Photo: wiki.triastelematica.org
For a look at assimilation of immigrants in the US, we need go no further than the heartland - small town rural Iowa where the first bilingual classes in the state began, where initial fears gave way to acceptance, where businesses are now thriving rather than folding.
Downtown West Liberty, Iowa, is quintessentially Midwestern American, both quaint and historic, with brick buildings lining brick streets. A typical stroll involves walking past the bank, a renovated theater, a hair salon, restaurants and stores.
West Liberty Mayor Chad Thomas says that unlike a lot of other small Midwestern towns that are dying, West Liberty is alive.

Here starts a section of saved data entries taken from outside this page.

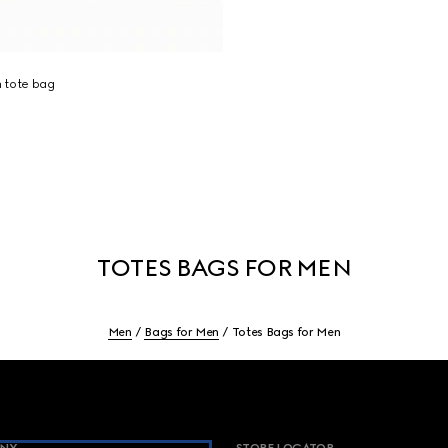
 tote bag
TOTES BAGS FOR MEN
Men
Bags for Men
Totes Bags for Men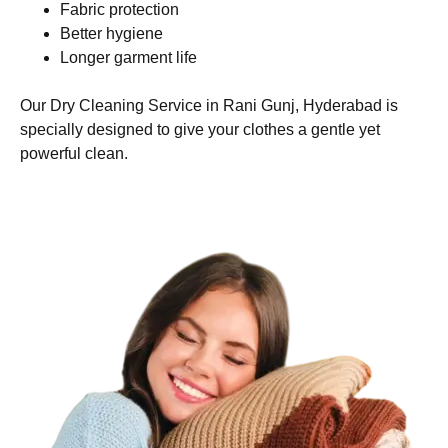
Fabric protection
Better hygiene
Longer garment life
Our Dry Cleaning Service in Rani Gunj, Hyderabad is
specially designed to give your clothes a gentle yet
powerful clean.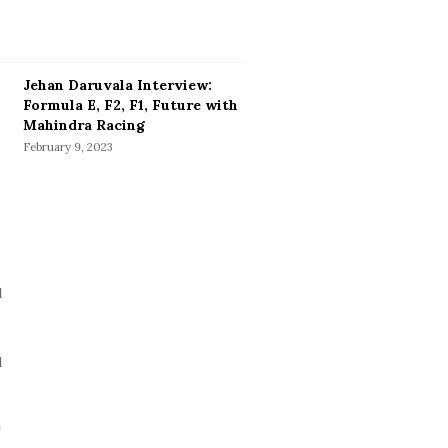
Jehan Daruvala Interview:
Formula E, F2, F1, Future with
Mahindra Racing
February 9, 2023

"I see a lot of businesses that are open, and not vacant storefronts," Thomas says. "Probably half of the businesses are Hispanic-owned."
Next to Paul Revere's Pizza on 3rd Street is Tienda La Luna, and next to the American Legion Hall is the popular Acapulco Mexican Bakery.
Now at 3,700 people and counting, the eastern Iowa town is growing and thriving, Thomas says.
"If you didn't have the Hispanic population here in town, yeah, we would be much more like a lot of smaller towns, and there would be a lot more storefronts that are empty," he says.
And unlike other parts of the Midwest that are attracting Latino immigrants, the Hispanic population in West Liberty is not new.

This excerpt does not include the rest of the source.